Kolkata: Outgoing West Bengal Chief Minister Mamata Banerjee Tuesday said that there was no question of her resigning, following Monday’s defeat of her party in the assembly elections, bringing to an end 15 years of the Trinamool Congress government.
The TMC, she said, was not defeated by public mandate but by a conspiracy.
“The question of my resignation does not arise…. I did not lose; I will not go to Lok Bhavan. They can take action as per constitutional norms,” Banerjee said in the first press conference after losing the election.
Her government’s term comes to an end tonight.
In a historic first, the BJP has won 207 of the 294 assembly seats in West Bengal, with the TMC reduced to 87 seats.
Banerjee herself lost her home turf, Bhabanipur, by a margin of over 15,000 votes to her one-time close aide Suvendu Adhikari, the BJP’s most prominent face in this election.
Calling the results a “black chapter in the history of Bengal”, Banerjee said that Chief Election Commissioner Gyanesh Kumar was the villain of the election, undermining the democratic rights of the people and the integrity of the electronic voting machines (EVMs).
“Can you explain how EVMs showed 80–95 percent charging after voting?

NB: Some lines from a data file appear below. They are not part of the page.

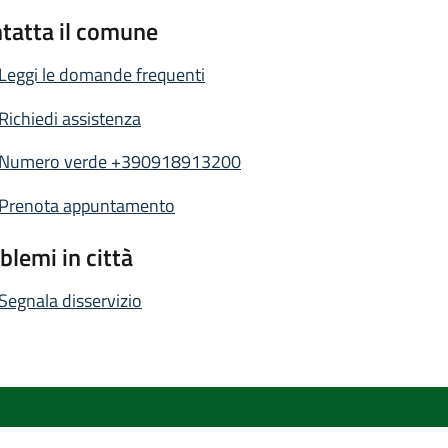
tatta il comune
Leggi le domande frequenti
Richiedi assistenza
Numero verde +390918913200
Prenota appuntamento
blemi in città
Segnala disservizio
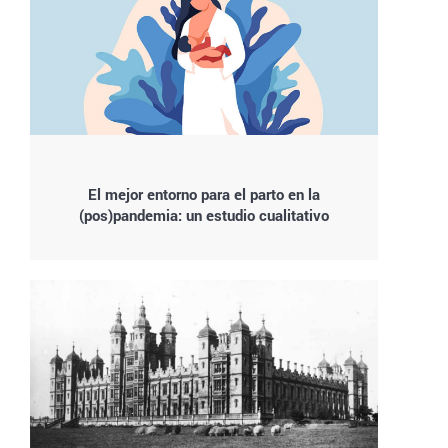
El mejor entorno para el parto en la
(pos)pandemia: un estudio cualitativo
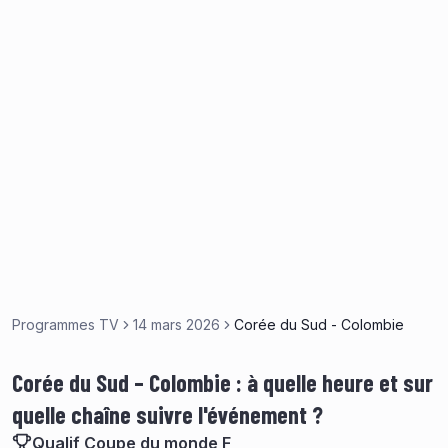
Programmes TV
14 mars 2026
Corée du Sud - Colombie
Corée du Sud – Colombie : à quelle heure et sur
quelle chaîne suivre l'événement ?
Qualif Coupe du monde F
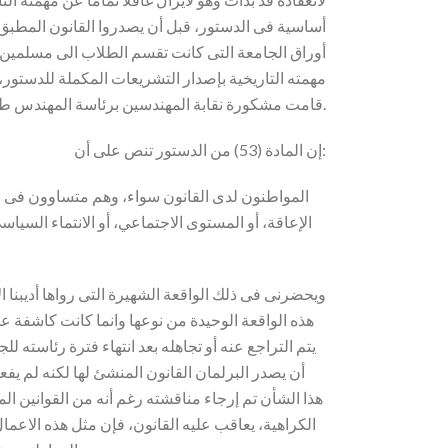
أساسية فى الدستور، قبل أن يصدروا القانون المطبق ل
أوراق الجامعة التى كانت تقسم الطلاب الى مسلمين و
مهمته التاريخية بإصدار التشريعات المكملة للدستور، 
قامت مشكورة نقابة المهندسين برئاسة المهندس طارق النبراوى بإصدار قرار مماثل فكانت أول نقابة فى مصر تطبق هذا المبدأ الدستوري.
إن المادة (53) من الدستور تنص على أن:
المواطنون لدى القانون سواء، وهم متساوون فى الحقو
الإعاقة، أو المستوى الاجتماعي، أو الانتماء السياسى
ويحضرنى فى ذلك الواقعة الشهيرة التى رواها أديبنا 
هذه الواقعة الوحيدة من نوعها وانما كانت كاشفة عن 
يتم التراجع عنه أو تجاهله بعد انتهاء فترة رئاست
أن يصدر البرلمان القانون المنشئ لها لكنه لم يفع
هذا الشأن تم إرجاء مناقشته رغم أنه من القوانين ال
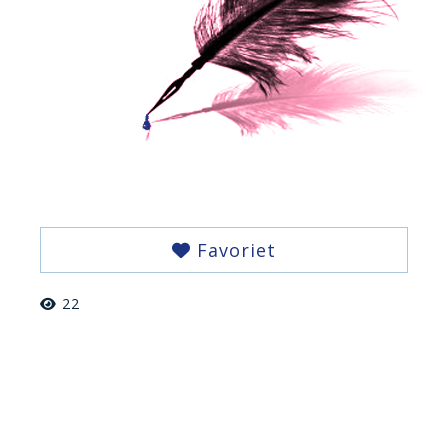
Favoriet
22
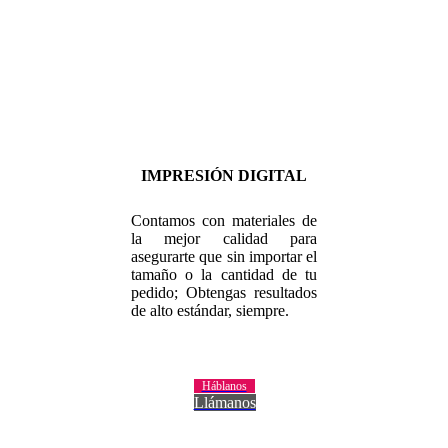
IMPRESIÓN DIGITAL
Contamos con materiales de
la mejor calidad para
asegurarte que sin importar el
tamaño o la cantidad de tu
pedido; Obtengas resultados
de alto estándar, siempre.
Háblanos
Llámanos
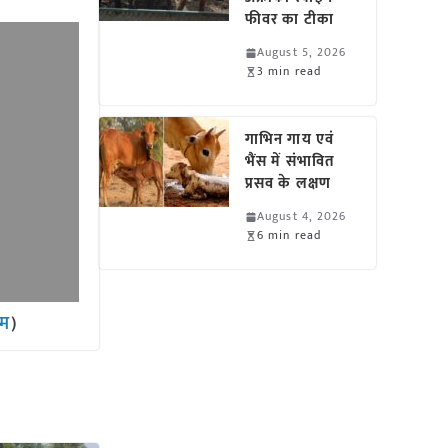
फीवर का टीका
August 5, 2026
3 min read
गाभिन गाय एवं
भैंस में संभावित
प्रसव के लक्षण
August 4, 2026
6 min read
ाम
)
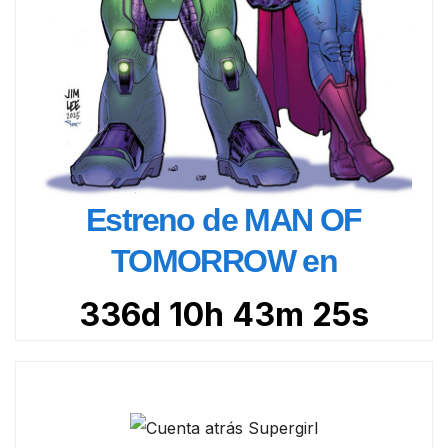
Estreno de MAN OF
TOMORROW en
336d 10h 43m 24s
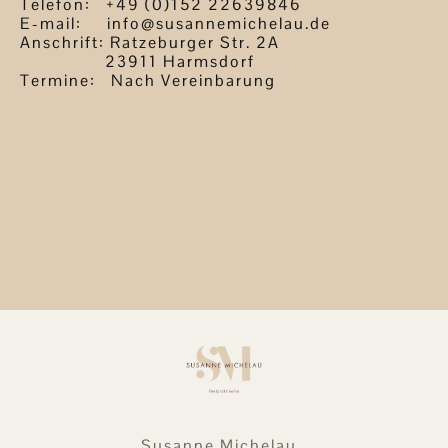
Telefon: +49 (0)152 22639846
E-mail: info@susannemichelau.de
Anschrift: Ratzeburger Str. 2A
23911 Harmsdorf
Termine: Nach Vereinbarung
Susanne Michelau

How is that possible? Even two days before the election, the police began arresting people indiscriminately. Raids were conducted everywhere. Officials—from ICs and OCs to SGOs, DMs, and IPS officers—were changed across the board, including WBCS and WBPS officers. These appointments, in our view, were politically influenced. The BJP, in effect, played the game directly with the Election Commission. You could describe it as a kind of ‘setting’ between the BJP and the Election Commission,” Banerjee said.
The outgoing CM contended that the TMC’s contest in the polls was not against the BJP, but against the Election Commission, which worked “for the BJP”. Alleging rampant irregularities in the counting process, she claimed that votes in nearly 100 seats were “looted”.
“… Counting was deliberately slowed down to demoralise my party workers… They misbehaved with me, so I can guess how much the other candidates and workers were tortured. The party and other INDIA bloc leaders are standing in solidarity with them. We will bounce back and fight back… We fought them just like a tiger,” Banerjee said.
The outgoing CM said that Congress leaders Sonia Gandhi and Rahul Gandhi also called her Monday to express solidarity after the Bengal poll results. “We will now work to strengthen the INDIA bloc,” she added.
Banerjee said other INDIA bloc leaders, including Samajwadi Party’s Akhilesh Yadav and Rashtriya Janata Dal’s Tejaswi Yadav, will be arriving in Kolkata starting Wednesday to support her.
“My target is very clear. Now I don’t hold any position, so I am a common citizen. You (BJP) cannot say that I am using any official position. I am now a free bird, and I have my entire life dedicated to serving the people,” Banerjee said, adding that even during the last 15 years, “I have not withdrawn a single paisa as pension, nor have I taken any salary.”
Banerjee reiterated her claim that nearly 100 seats had been forcibly taken away from her party.
Blaming the media, the outgoing CM said, “I am sorry to say this, but from Delhi, the media was strategically brought in right from the first round of counting. I had already told you earlier, please watch my video from two to three days ago. In the initial rounds, the counting was conducted in a way that could weaken the morale of our workers and give the BJP an advantage. Our fight was not just against the BJP; we also had to contend with what we believe was a biased Election Commission.”
The TMC chief said the party would constitute a 10-member fact-finding committee, which would visit the areas hit by violence since the results. The committee, she said, would also have five MPs.
She said that her party’s fight was not just against the BJP but against the entire machinery. “The Prime Minister and the Home Minister were also involved…there was direct interference,” she said.
She said that through the Special Intensive Revision (SIR), the Election Commission deleted 90 lakh names from the voter list. “When we approached the court, 32 lakh names were restored. But do you know that another seven lakh names, which were submitted together, were also included later, and nobody is aware of that? This shows how such dirty, nasty, and mischievous games were played.”
“I have never seen this kind of election in my life. Since my student days, I have witnessed many elections, even in 2004, when I was alone, but I have never seen such atrocities.”